In a recent ruling with implications for recipients of federal funding, the Supreme Court of the United States held that emotional distress damages are unavailable in private actions to enforce either the Rehabilitation Act of 1973 or the Patient Protection and Affordable Care Act. By extension of the Court's reasoning, these damages would likely be unavailable under two other statutes authorized by Congress' Spending Clause power: Title VI of the Civil Rights Act of 1964 and Title IX of the Education Amendments of 1972.

The case, Cummings v. Premier Rehab Keller, P.L.L.C., 596 U.S. __ (2022), involved discrimination claims under the Rehabilitation Act and the Affordable Care Act. Both the District Court and the Court of Appeals for the Fifth Circuit concluded that plaintiff's complaint should be dismissed because damages for emotional harm are not recoverable under those statutes. A majority of the Supreme Court agreed.
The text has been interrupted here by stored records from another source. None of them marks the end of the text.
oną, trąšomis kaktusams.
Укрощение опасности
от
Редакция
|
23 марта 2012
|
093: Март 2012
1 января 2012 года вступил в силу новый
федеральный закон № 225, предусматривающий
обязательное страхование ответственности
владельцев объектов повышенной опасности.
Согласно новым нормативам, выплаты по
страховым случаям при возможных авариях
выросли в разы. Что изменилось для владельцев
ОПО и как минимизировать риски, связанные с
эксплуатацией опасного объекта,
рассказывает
The Court's 6-3 decision focused on the unique manner in which Spending Clause antidiscrimination statutes function: by conditioning federal funding on a promise not to discriminate. Relying on a contract law analogy because the statutes operate based on consent, the Court determined that the availability of emotional distress damages turned on whether the federal funding recipient would have been aware that it would be liable for emotional distress damages if it accepted federal funding. The Court noted that a federal funding recipient would know that typical contract remedies would apply for breaching its Spending Clause “contract.” But, because emotional distress damages are generally not recoverable under contract law, the Court found that emotional distress damages are not recoverable under the Rehabilitation Act and the Affordable Care Act.

The Court's ruling is an important one for recipients of federal funding such as local governments, schools, and healthcare providers. Unless Congress amends the Rehabilitation Act, the Affordable Care Act, and by extension, Title VI, or Title IX to provide an express remedy for emotional distress damages, federal funding recipients can rely on Cummings to argue that plaintiffs suing under these statutes cannot recover such damages.